→ Activity:
Go to the line containing "qui démocratise le netlinking professionnel" and return it and each line after it exactly, through the end of the data below, and nothing more.
————————
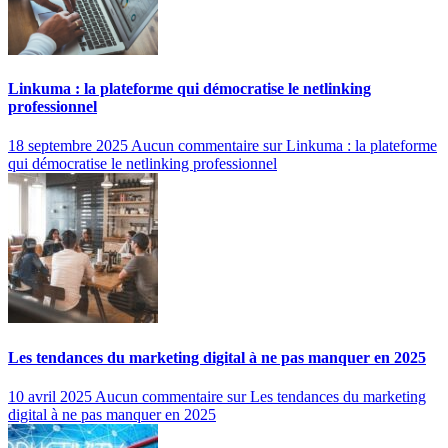
Linkuma : la plateforme qui démocratise le netlinking
professionnel
18 septembre 2025
Aucun commentaire
sur Linkuma : la plateforme
qui démocratise le netlinking professionnel
Les tendances du marketing digital à ne pas manquer en 2025
10 avril 2025
Aucun commentaire
sur Les tendances du marketing
digital à ne pas manquer en 2025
————————
→ Final answer:
qui démocratise le netlinking professionnel
Les tendances du marketing digital à ne pas manquer en 2025
10 avril 2025
Aucun commentaire
sur Les tendances du marketing
digital à ne pas manquer en 2025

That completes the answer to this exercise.